Eastern Lakes’ effort to build Harriman Hill was boosted early on by a $250,000 gift from an “angel donor,” which started an enabling fund to help in the predevelopment work and will be available for future initiatives, DesMarais says.
Still, it was a long eight-year process. Developers waited out a two-year sewer and water moratorium only to come out of that in the middle of the recession.
To help execute its plans, Eastern Lakes partnered with the Laconia Area Community Land Trust (LACLT), a developer of more than 200 affordable housing units in the area.
The team built Harriman Hill on a large wooded parcel, setting aside 25 of the 35 acres into a conservation easement, which will protect a wildlife cor ridor, a series of trails, and a few small wetland areas. Because LACLT is a community land trust, the site will be preserved as a community asset.
“We wanted to build in a thoughtful, strategic way,” says Linda Harvey, executive director of LACLT, which brought its expertise and capacity to the deal.
Two buildings are outfitted with solar panels on the roofs. The team hopes to raise funds for additional panels.
The first phase cost approximately $6 million and was financed with LIHTCs and HOME funds from the New Hampshire Housing Finance Authority.
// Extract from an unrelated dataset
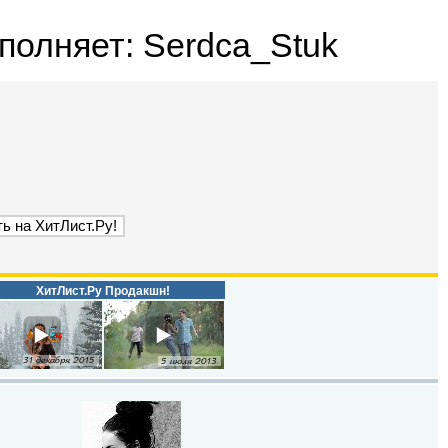
полняет: Serdca_Stuk
ХитЛист.Ру Продакшн!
RBC Capital Markets, which has participated in nine LIHTC deals in the state, syndicated the tax credits to provide more than $5 million to the project.
“The deal was an opportunity to work with one of the region’s strong nonprofits,” says Dan Kierce, a director at RBC.
It was also a chance to provide af fordable housing in an area where home prices are out of reach for many workers and housing options are limited, according to Kierce.
To complete the financing, the New Hampshire Community Development Finance Authority provided funds through Community Development Block Grants and the Community Development Investment Program, which provides a state tax credit for donations made to approved projects. The Vermont-based Hartland Group was a development consultant.
Officials are planning and assembling financing for a second 24-unit phase and are even looking at the possibility of eventually building a third phase that will offer homeownership opportunities.
After all, they like what they see so far. “When you look at the people moving in, they reflect the local workforce,” Harvey says. “We are pleased to see that it is helping to meet the need.”